### SOURCE RECORDS

*-*-*

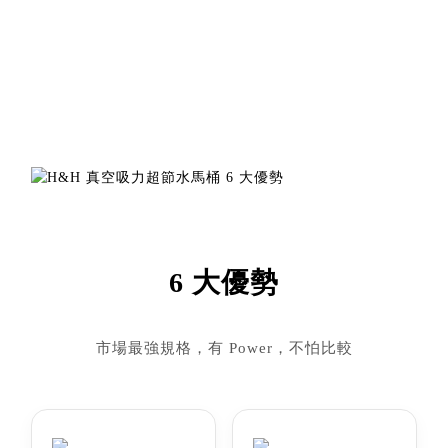
6 大優勢
市場最強規格，有 Power，不怕比較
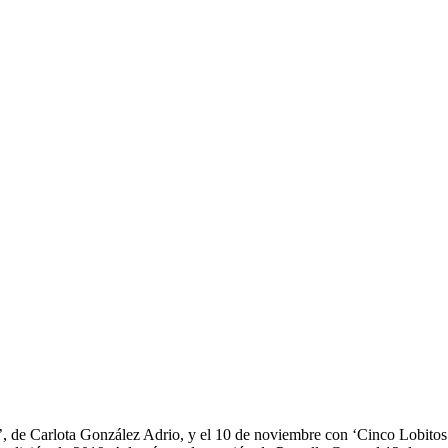
s’, de Carlota González Adrio, y el 10 de noviembre con ‘Cinco Lobito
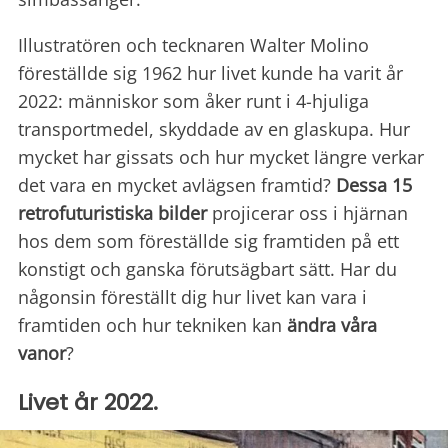
Illustratören och tecknaren Walter Molino
föreställde sig 1962 hur livet kunde ha varit år
2022: människor som åker runt i 4-hjuliga
transportmedel, skyddade av en glaskupa. Hur
mycket har gissats och hur mycket längre verkar
det vara en mycket avlägsen framtid?
Dessa 15
retrofuturistiska bilder
projicerar oss i hjärnan
hos dem som föreställde sig framtiden på ett
konstigt och ganska förutsägbart sätt. Har du
någonsin föreställt dig hur livet kan vara i
framtiden och hur tekniken kan
ändra våra
vanor
?
Livet år 2022.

*-*-*

### ABOUT THIS EXERCISE
Please give again, word for word, only the lines from the one holding "det vara en mycket avlägsen framtid?" through the end of the listing above.

### RESPONSE TO THIS EXERCISE
det vara en mycket avlägsen framtid?
Dessa 15
retrofuturistiska bilder
projicerar oss i hjärnan
hos dem som föreställde sig framtiden på ett
konstigt och ganska förutsägbart sätt. Har du
någonsin föreställt dig hur livet kan vara i
framtiden och hur tekniken kan
ändra våra
vanor
?
Livet år 2022.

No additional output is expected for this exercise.